Prefix trie‘s are cool data structures that let you compress a dictionary of words based on their shared prefix. If you think about it, this makes a lot of sense. Why store `abs`

, `abbr`

, and `abysmal`

when you only need to store `a,b,b,r,s,y,s,m,a,l`

. Only storing what you have to (based on prefix) in this example gives you a 70% compression ratio! Not too bad, and it would only get better the more words you added.
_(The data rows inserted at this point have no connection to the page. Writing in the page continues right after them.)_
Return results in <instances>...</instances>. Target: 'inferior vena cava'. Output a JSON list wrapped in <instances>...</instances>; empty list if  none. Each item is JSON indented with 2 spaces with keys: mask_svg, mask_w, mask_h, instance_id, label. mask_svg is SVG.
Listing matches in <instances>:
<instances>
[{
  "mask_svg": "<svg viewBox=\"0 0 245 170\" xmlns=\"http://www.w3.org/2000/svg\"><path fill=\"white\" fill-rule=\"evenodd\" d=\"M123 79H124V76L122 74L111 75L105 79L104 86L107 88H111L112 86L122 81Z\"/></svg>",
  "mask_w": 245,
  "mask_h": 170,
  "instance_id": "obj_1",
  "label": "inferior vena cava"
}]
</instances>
The classical way of dealing with prefix tries is to store the suffixes using a map, but for fun I tried something different and used a list.

## Data

The main data structure I had was like this

[haskell]

type Key a = [a]

data Trie key = Node (Maybe key) [Trie key] Bool deriving (Show, Eq, Read)

[/haskell]

So a trie is really just a node that has a list of other tries (which would be its suffixes). You can see an example of the structure with the word “foo”:

[haskell]

[Node (Just ‘f’)

[Node (Just ‘o’)

[Node (Just ‘o’) [] True]

False]

False]

[/haskell]

It’s printable to the screen, equatable, and can be serialized from text. It also contains a boolean field representing if it is the end of a word or not. You can see the boolean at the last “o” of the word, indicating the word terminates. All the other characters are non-terminating fields.

## Searching

Let’s add a helper method to find a key in a list of tries. Remember that each root can contain a list of other trie’s, so it’ll be nice to be able to say “*hey, we’re at root X which has a list of possible suffix starts Y. Let’s find the next root from the list of Y and return it*“.

[haskell]

{-

Finds a key in the trie list that matches the target key

-}

findKey :: (Eq t) => t -> [Trie t] -> Maybe (Trie t)
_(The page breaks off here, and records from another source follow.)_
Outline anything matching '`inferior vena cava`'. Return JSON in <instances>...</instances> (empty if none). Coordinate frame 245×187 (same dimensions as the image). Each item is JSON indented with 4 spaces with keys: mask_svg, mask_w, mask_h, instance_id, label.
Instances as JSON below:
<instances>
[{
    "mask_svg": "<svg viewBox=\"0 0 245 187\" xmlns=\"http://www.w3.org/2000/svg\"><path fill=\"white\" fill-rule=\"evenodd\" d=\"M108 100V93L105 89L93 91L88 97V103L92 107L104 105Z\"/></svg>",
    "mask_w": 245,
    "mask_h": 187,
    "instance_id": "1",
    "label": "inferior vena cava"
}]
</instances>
findKey key tries = L.find (\(Node next _ _) -> next == Just key) tries

[/haskell]

It takes an equatable value, and a list of Trie’s of those values, and finds the key returned as an option type.

We could even now write code to find a Trie

[haskell]

{-

Takes a key list and finds the trie that fullfils that prefix

-}

findTrie :: (Eq t) => Key t -> [Trie t] -> Maybe (Trie t)

findTrie [] _ = Nothing

findTrie (x:[]) tries = findKey x tries

findTrie (x:xs) tries = findKey x tries >>= nextTrie

where nextTrie (Node _ next _) = findTrie xs next

[/haskell]

Since `findKey`

is an option type, we can leverage the option monadic bind operator `>>=`

. This operator will pass a result to the next function only if the result is a `Just`

type. This is a way to safely process ‘nullable’ items.

## Insertion

Now the insertion code, which honestly was the most complicated.

[haskell]

insert :: (Eq t) => Key t -> [Trie t] -> [Trie t]

insert [] t = t

insert (x:xs) tries =

case findKey x tries of

Nothing -> [(Node (Just x) (insert xs [])) isEndWord]++tries

Just value ->

let (Node key next word) = value

in [Node key (insert xs next) (toggleWordEnd word)]++(except value)

where

except value = (L.filter ((/=) value) tries)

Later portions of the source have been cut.